Three production-ready bundles you can steal, adapt, and ship today. No toy demos — these have real frontmatter, working cross-links, and folder structures you’d actually deploy.

Hot take: A good bundle passes the “new hire” test. Someone opens index.md and understands the domain in 30 seconds. If they need a guide to navigate it, the structure failed.


1. E-commerce Analytics

A data team documenting their BigQuery tables, metrics, and dashboards. The scenario: a new analyst joins Monday morning and needs to find things without pinging Slack every five minutes.

Folder tree

ecommerce-analytics/
├── index.md
├── tables/
│   ├── index.md
│   ├── orders.md
│   └── customers.md
├── metrics/
│   ├── index.md
│   └── gross-revenue.md
└── log.md

Notice how the structure mirrors the mental model — tables and metrics are separate concerns. No one folder with 40 files.

index.md

# E-commerce Analytics

Knowledge bundle for the Acme e-commerce analytics domain.

# Tables

* [Orders](tables/orders.md) - one row per completed order
* [Customers](tables/customers.md) - customer registry with RFM segmentation

# Metrics

* [Gross Revenue](metrics/gross-revenue.md) - GMV before returns and discounts

This index does one job: orientation. A sentence per item, a link, done. No preamble about “the purpose of this document.”

tables/orders.md

---
type: BigQuery Table
title: Orders
description: One row per finalized order across all channels (app, web, marketplace).
resource: https://console.cloud.google.com/bigquery?p=acme-prod&d=ecommerce&t=orders
tags: [sales, core, revenue]
timestamp: 2026-06-10T14:00:00Z
owner: data-team
sla_freshness: 30min
---

The primary billing table.

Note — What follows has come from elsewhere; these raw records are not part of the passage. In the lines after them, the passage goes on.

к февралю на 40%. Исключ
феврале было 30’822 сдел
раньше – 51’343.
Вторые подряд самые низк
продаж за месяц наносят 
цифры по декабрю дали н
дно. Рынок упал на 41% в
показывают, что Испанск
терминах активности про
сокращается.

Every revenue metric starts here.

# Schema

| Column | Type | Description |
|----------------|-----------|--------------------------------------------------|
| `order_id` | STRING | Order UUID. Primary key. |
| `customer_id` | STRING | FK → [customers](/tables/customers.md). |
| `total_usd` | NUMERIC | Total in USD (taxes included, shipping excluded). |
| `status` | STRING | `paid`, `refunded`, `cancelled`. |
| `channel` | STRING | `app`, `web`, `marketplace`. |
| `created_at` | TIMESTAMP | When the order was submitted. |
| `updated_at` | TIMESTAMP | Last status change. |

# Joins

- [customers](/tables/customers.md) via `customer_id`
- Used by [Gross Revenue](/metrics/gross-revenue.md) metric

# Notes

- Orders with `status = cancelled` are **excluded** from revenue calculations.
- Partitioned by `created_at` (DAY). Queries without a date filter will blow up your bill.

# Citations

[1] [Ingestion pipeline docs](https://wiki.acme.internal/data/pipeline-orders)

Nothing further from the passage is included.